To assess the therapeutic efficacy in mice, the incidence rate of tongue lesions and the tumor size at different fenofibrate treatment durations were examined. We found that when mice were treated with fenofibrate at week 9, as well as at an early stage of tumor development, the incidence rate in mice (group 5) was significantly lower compared to mice treated with 4-NQO/arecoline (group 3) (P<0.05, Fig. 3B). The same result was found in the formation of tumor sizes (p<0.05, group 5 vs. group 3, Figure. 3C). Furthermore, administration of fenofibrate during the tumor development period (from week 13 to week 25) slightly decreased the incidence rate, but no significant difference was found in groups 6, 7, 8, and 9 when compared to group 3. In addition, no significant difference was observed in tumor size at a late stage of tumor development.
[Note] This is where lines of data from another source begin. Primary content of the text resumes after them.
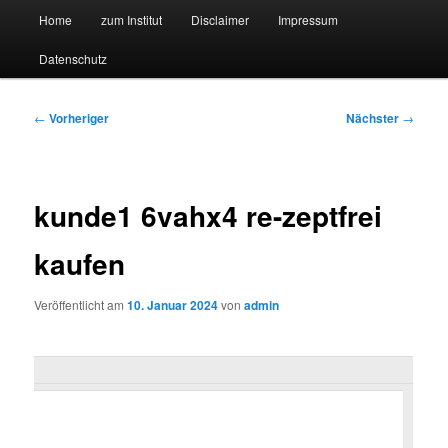
Hauptmenü
Forschungssuchmaschine und Technologieradar
Home
zum Institut
Disclaimer
Impressum
Zum
Zum
Datenschutz
primären
sekundären
Suchmaschine Forschung und
Inhalt
Inhalt
Technologie
Beitragsnavigation
←
Vorheriger
Nächster
→
springen
springen
kunde1 6vahx4 re-zeptfrei
kaufen
Veröffentlicht am
10. Januar 2024
von
admin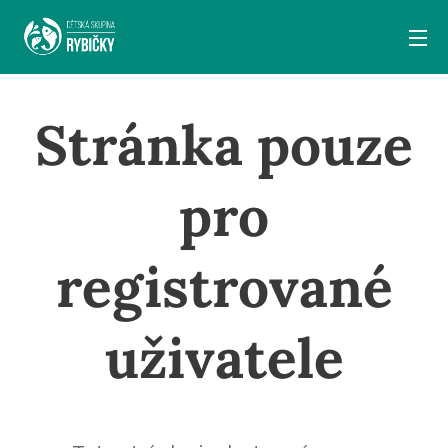
Stránka pouze
pro
registrované
uživatele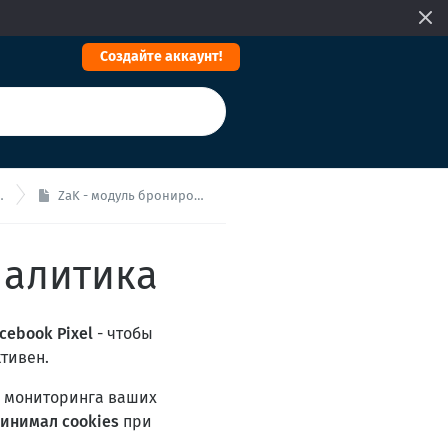
Cоздайте аккаунт!
ZaK - модуль бронирования: Веб аналитика
налитика
cebook Pixel
- чтобы
тивен.
 мониторинга ваших
инимал cookies
при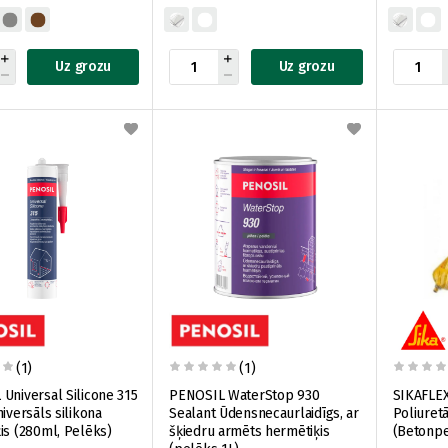
Uz grozu
Uz grozu
(1)
(1)
Universal Silicone 315
PENOSIL WaterStop 930
SIKAFLEX
iversāls silikona
Sealant Ūdensnecaurlaidīgs, ar
Poliuret
is (280ml, Pelēks)
šķiedru armēts hermētiķis
(Betonpe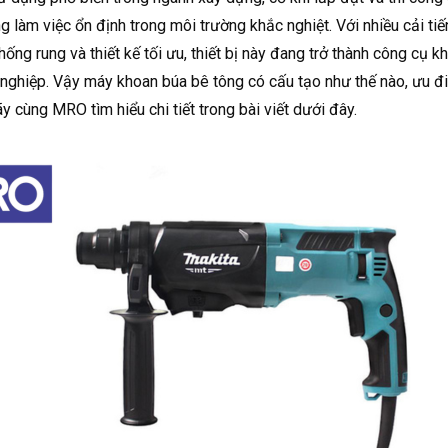
g làm việc ổn định trong môi trường khắc nghiệt. Với nhiều cải ti
hống rung và thiết kế tối ưu, thiết bị này đang trở thành công cụ k
nghiệp. Vậy máy khoan búa bê tông có cấu tạo như thế nào, ưu đ
y cùng MRO tìm hiểu chi tiết trong bài viết dưới đây.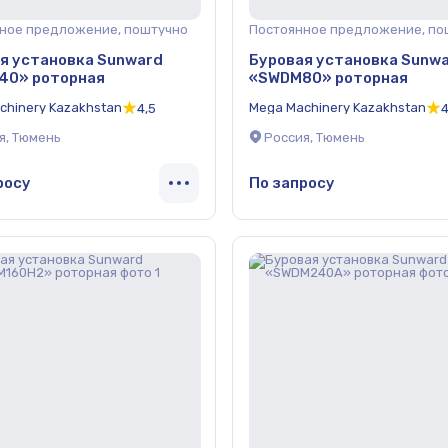
ное предложение, поштучно
Постоянное предложение, по
я установка Sunward
Буровая установка Sunw
40» роторная
«SWDM80» роторная
chinery Kazakhstan
Mega Machinery Kazakhstan
4,5
4
я, Тюмень
Россия, Тюмень
росу
По запросу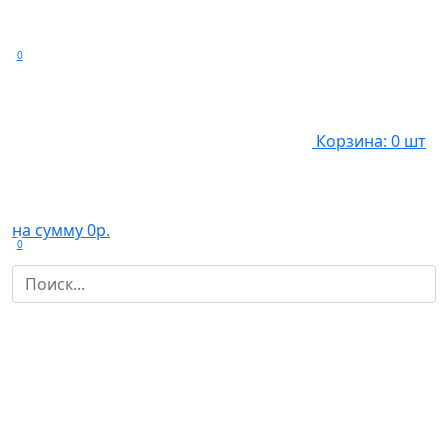
0
Корзина: 0 шт
на сумму 0р.
0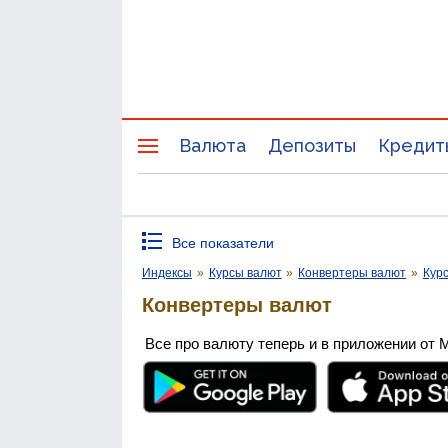
Валюта
Депозиты
Кредит
Все показатели
Индексы
»
Курсы валют
»
Конвертеры валют
»
Кур
Конвертеры валют
Все про валюту теперь и в приложении от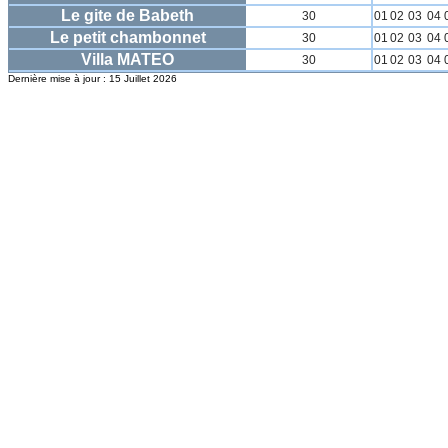
Le gite de Babeth
30
01
02
03
04
Le petit chambonnet
30
01
02
03
04
Villa MATEO
30
01
02
03
04
Dernière mise à jour : 15 Juillet 2026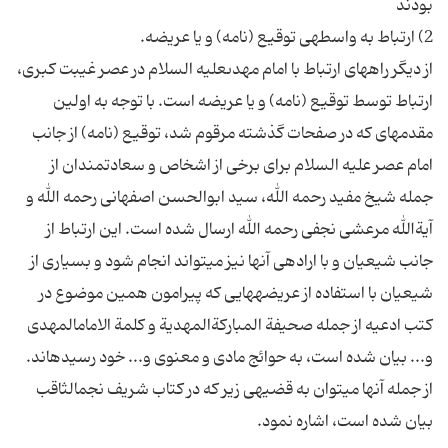
از دیگر راه‏هاى ارتباط با امام مهدى‏علیه السلام در عصر غیبت كبرى،
ارتباط توسط توقیع (نامه) و یا عریضه است. با توجه به اولین
مقدمه‏اى كه در صفحات گذشته مرقوم شد، توقیع (نامه) از جانب
امام عصر علیه السلام براى برخى از اشخاص و سعادتمندان از
جمله شیخ مفید رحمه الله، سید ابوالحسن اصفهانى رحمه الله و
آیةالله مرعشى نجفى رحمه الله ارسال شده است. این ارتباط از
جانب شیعیان و با اراده‏ى آنها نیز مى‏تواند انجام شود و بسیارى از
شیعیان با استفاده از عریضه‏هایى كه پیرامون همین موضوع در
كتب ادعیه از جمله صحیفة المباركةالمهدیة و كلمة الامام‏المهدى
و... بیان شده است، به حوائج مادى و معنوى و... خود رسیده‏اند.
از جمله آنها مى‏توان به قضیه‏ى زیر كه در كتاب شریف نجم‏الثاقب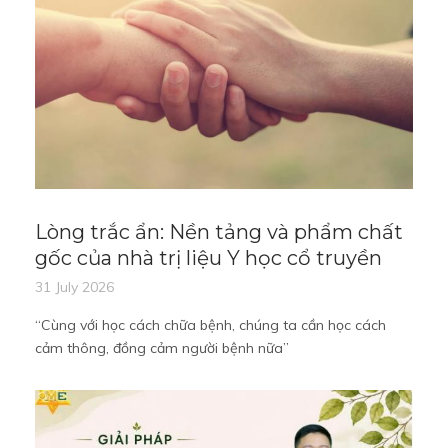
Lòng trắc ẩn: Nền tảng và phẩm chất
gốc của nhà trị liệu Y học cổ truyền
31 July 2026
“Cùng với học cách chữa bệnh, chúng ta cần học cách
cảm thông, đồng cảm người bệnh nữa”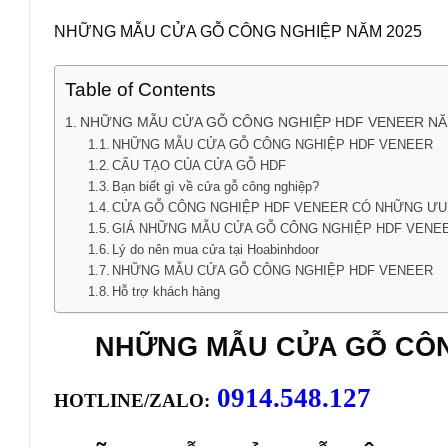
NHỮNG MẪU CỬA GỖ CÔNG NGHIỆP NĂM 2025
Table of Contents
NHỮNG MẪU CỬA GỖ CÔNG NGHIỆP HDF VENEER NĂ
NHỮNG MẪU CỬA GỖ CÔNG NGHIỆP HDF VENEER
CẤU TẠO CỦA CỬA GỖ HDF
Bạn biết gì về cửa gỗ công nghiệp?
CỬA GỖ CÔNG NGHIỆP HDF VENEER CÓ NHỮNG ƯU 
GIÁ NHỮNG MẪU CỬA GỖ CÔNG NGHIỆP HDF VENE
Lý do nên mua cửa tại Hoabinhdoor
NHỮNG MẪU CỬA GỖ CÔNG NGHIỆP HDF VENEER
Hỗ trợ khách hàng
NHỮNG MẪU
CỬA GỖ CÔ
0914.548.127
HOTLINE/ZALO: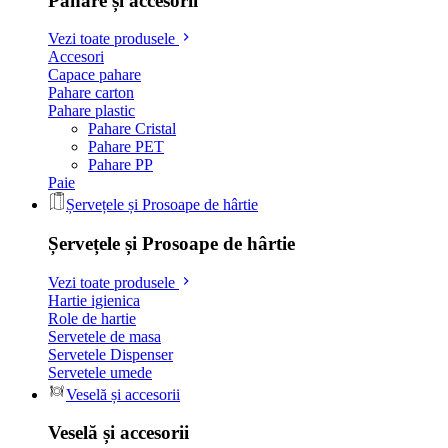
Pahare și accesorii
Vezi toate produsele
Accesori
Capace pahare
Pahare carton
Pahare plastic
Pahare Cristal
Pahare PET
Pahare PP
Paie
Șervețele și Prosoape de hârtie
Șervețele și Prosoape de hârtie
Vezi toate produsele
Hartie igienica
Role de hartie
Servetele de masa
Servetele Dispenser
Servetele umede
Veselă și accesorii
Veselă și accesorii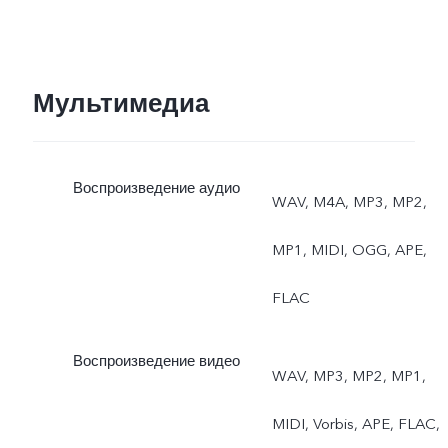
Мультимедиа
Воспроизведение аудио
WAV, M4A, MP3, MP2,
MP1, MIDI, OGG, APE,
FLAC
Воспроизведение видео
WAV, MP3, MP2, MP1,
MIDI, Vorbis, APE, FLAC,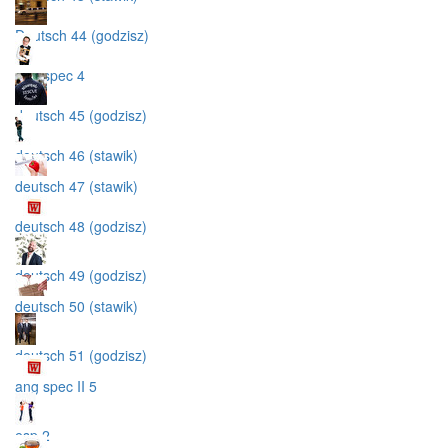
Deutsch 44 (godzisz)
ang spec 4
deutsch 45 (godzisz)
deutsch 46 (stawik)
deutsch 47 (stawik)
deutsch 48 (godzisz)
deutsch 49 (godzisz)
deutsch 50 (stawik)
deutsch 51 (godzisz)
ang spec II 5
esp 2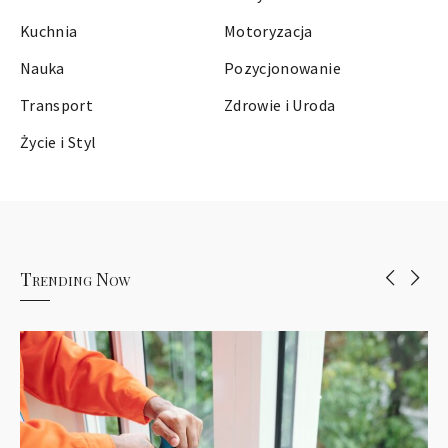
Kuchnia
Motoryzacja
Nauka
Pozycjonowanie
Transport
Zdrowie i Uroda
Życie i Styl
Trending Now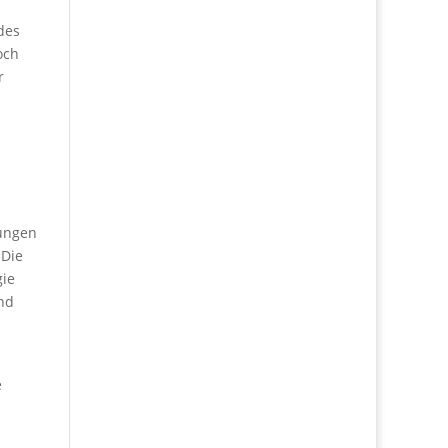
des
och
r
dungen
 Die
gie
und
e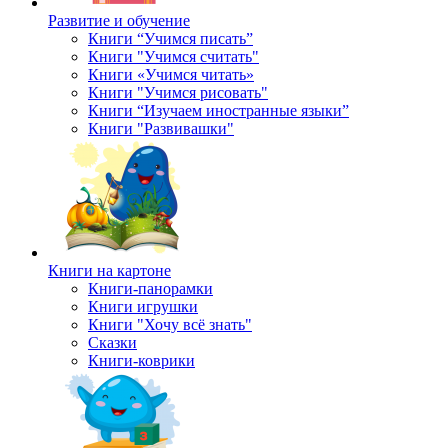
Развитие и обучение
Книги “Учимся писать”
Книги "Учимся считать"
Книги «Учимся читать»
Книги "Учимся рисовать"
Книги “Изучаем иностранные языки”
Книги "Развивашки"
Книги на картоне
Книги-панорамки
Книги игрушки
Книги "Хочу всё знать"
Сказки
Книги-коврики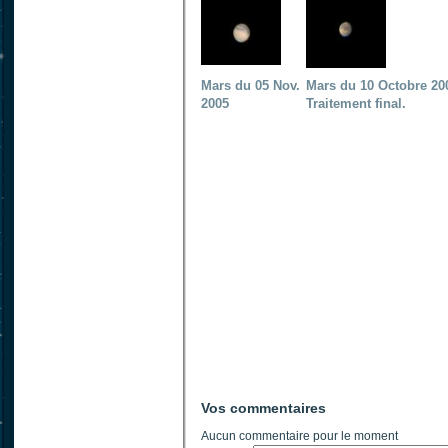
Mars du 05 Nov.
Mars du 10 Octobre 200
2005
Traitement final.
Vos commentaires
Aucun commentaire pour le moment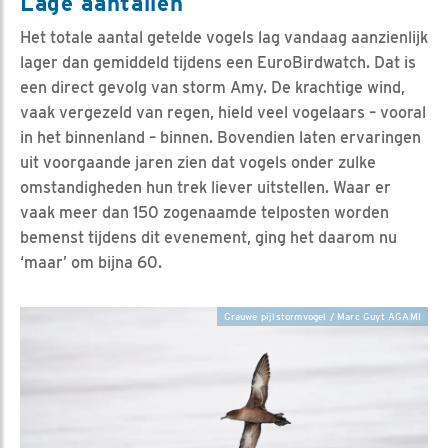
Lage aantallen
Het totale aantal getelde vogels lag vandaag aanzienlijk
lager dan gemiddeld tijdens een EuroBirdwatch. Dat is
een direct gevolg van storm Amy. De krachtige wind,
vaak vergezeld van regen, hield veel vogelaars – vooral
in het binnenland – binnen. Bovendien laten ervaringen
uit voorgaande jaren zien dat vogels onder zulke
omstandigheden hun trek liever uitstellen. Waar er
vaak meer dan 150 zogenaamde telposten worden
bemenst tijdens dit evenement, ging het daarom nu
‘maar’ om bijna 60.
Grauwe pijlstormvogel / Marc Guyt AGAMI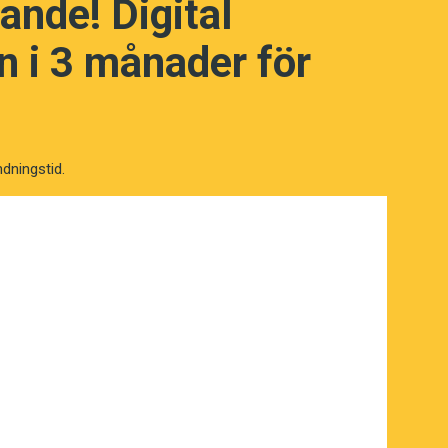
ande! Digital
 i 3 månader för
ndningstid.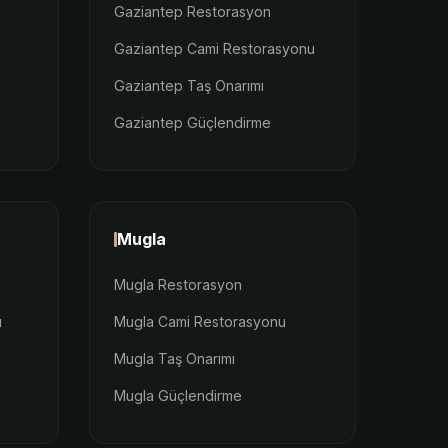
Gaziantep Restorasyon
Gaziantep Cami Restorasyonu
Gaziantep Taş Onarımı
Gaziantep Güçlendirme
Mugla
Mugla Restorasyon
u
Mugla Cami Restorasyonu
Mugla Taş Onarımı
Mugla Güçlendirme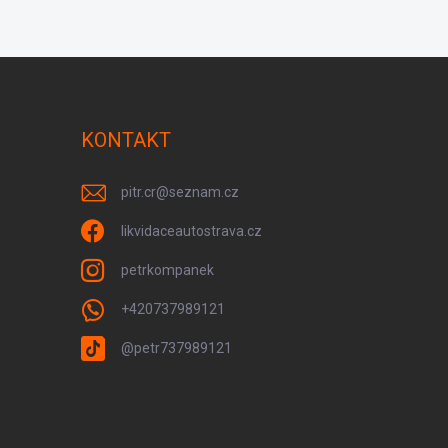
KONTAKT
pitr.cr
@
seznam.cz
likvidaceautostrava.cz
petrkompanek
+420737989121
@petr737989121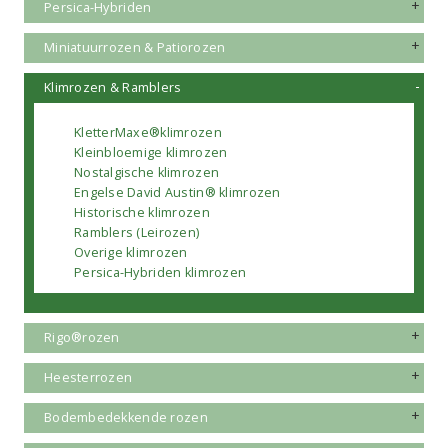
Persica-Hybriden
Miniatuurrozen & Patiorozen
Klimrozen & Ramblers
KletterMaxe®klimrozen
Kleinbloemige klimrozen
Nostalgische klimrozen
Engelse David Austin® klimrozen
Historische klimrozen
Ramblers (Leirozen)
Overige klimrozen
Persica-Hybriden klimrozen
Rigo®rozen
Heesterrozen
Bodembedekkende rozen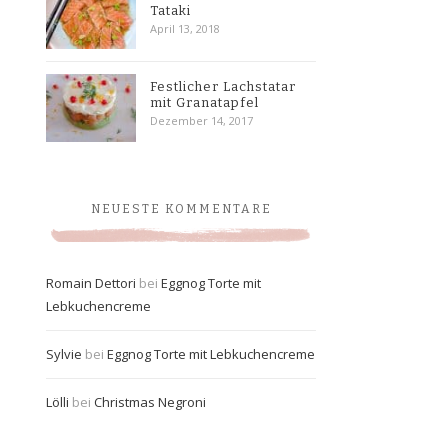
Tataki
April 13, 2018
Festlicher Lachstatar
mit Granatapfel
Dezember 14, 2017
NEUESTE KOMMENTARE
Romain Dettori
bei
Eggnog Torte mit
Lebkuchencreme
Sylvie
bei
Eggnog Torte mit Lebkuchencreme
Lölli
bei
Christmas Negroni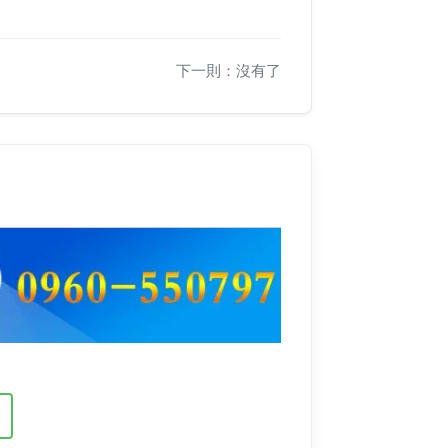
下一則：沒有了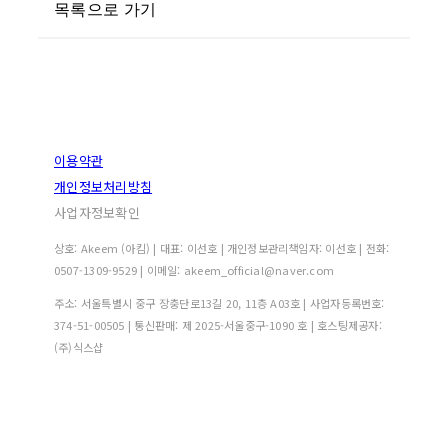
목록으로 가기
이용약관
개인정보처리방침
사업자정보확인
상호: Akeem (아킴) | 대표: 이선호 | 개인정보관리책임자: 이선호 | 전화:
0507-1309-9529 | 이메일: akeem_official@naver.com
주소: 서울특별시 중구 장충단로13길 20, 11층 A03호 | 사업자등록번호:
374-51-00505
| 통신판매:
제 2025-서울중구-1090 호
| 호스팅제공자:
(주)식스샵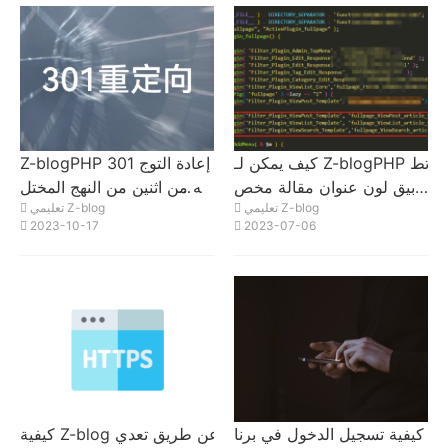
كيف يمكن لـ Z-blogPHP تط
Z-blogPHP 301 إعادة التوج
بيق لون عنوان مقالة مخص
يه من اثنين من النهج المختل
تعليمي Z-blog
تعليمي Z-blog
ص؟
فة التي تم تنفيذها باستخدام ر
2023-10-17
2023-07-06
مز PHP
كيفية تسجيل الدخول في برنا
كيفية Z-blog عن طريق تعدي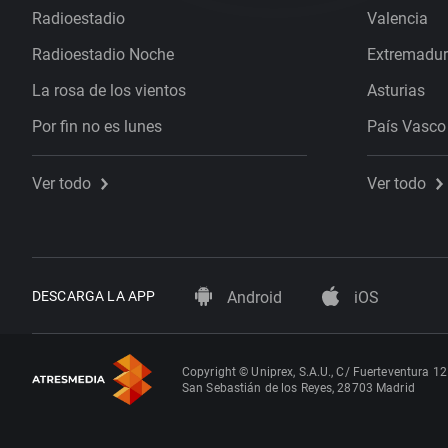
Radioestadio
Valencia
Radioestadio Noche
Extremadu
La rosa de los vientos
Asturias
Por fin no es lunes
País Vasco
Ver todo
Ver todo
DESCARGA LA APP
Android
iOS
Copyright © Uniprex, S.A.U., C/ Fuerteventura 12
San Sebastián de los Reyes, 28703 Madrid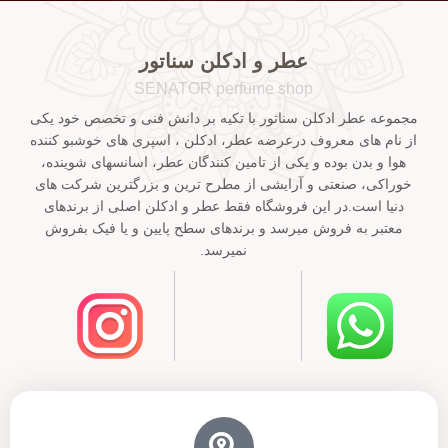
عطر و ادکلن سناتور
SENATOR perfume shop
مجموعه عطر ادکلن سناتور با تکیه بر دانش فنی و تخصص خود یکی
از نام های معروف درعرضه عطر، ادکلن ، اسپری های خوشبو کننده
هوا و بدن بوده و یکی از تامین کنندگان عطر، اسانسهای شوینده،
خوراکی، صنعتی و آرایشی از مطرح ترین و بزرگترین شرکت های
دنیا است.در این فروشگاه فقط عطر و ادکلن اصلی از برندهای
معتبر به فروش میرسد و برندهای سطح پایین و یا فیک بفروش
نمیرسد.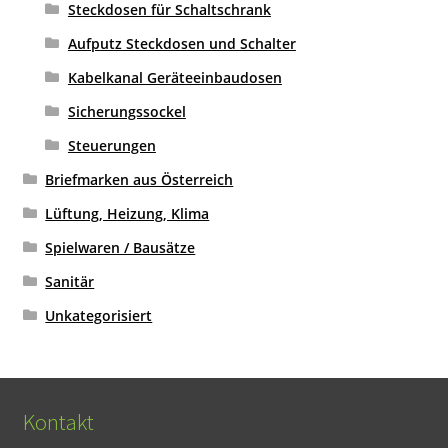
Steckdosen für Schaltschrank
Aufputz Steckdosen und Schalter
Kabelkanal Geräteeinbaudosen
Sicherungssockel
Steuerungen
Briefmarken aus Österreich
Lüftung, Heizung, Klima
Spielwaren / Bausätze
Sanitär
Unkategorisiert
Kontakt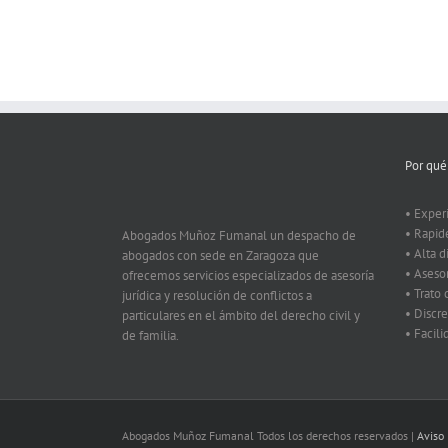
Por qué
• Exper
• Rapid
Abogados Muñoz Fumanal un despacho de
• Alta d
abogados con sede en Zaragoza que
• Aseso
ofrecemos servicios especializados de asesoría
• Trato
jurídica y resolución de conflictos a
• Discre
particulares en el ámbito del derecho civil y
• Facil
de familia.
Abogados Muñoz Fumanal Todos los derechos reservados |
Aviso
These findings indicated that fenofibrate had more suppressive potential at an early stage of tumor development.
Incidence of tongue lesions and tumor sizes in mice. (A) Study design. (B) The incidence of tongue lesions was presented as the percentage of mice exhibiting tongue lesions after 28 weeks. Lesions included hyperplasia, low-grade dysplasia, high-grade dysplasia, and squamous cell carcinoma. (C) The tumor sizes in each group are presented as indicated. Statistical analysis of the incidence and tumor sizes of animals with tumor(s) was performed using the Fisher's exact probability test.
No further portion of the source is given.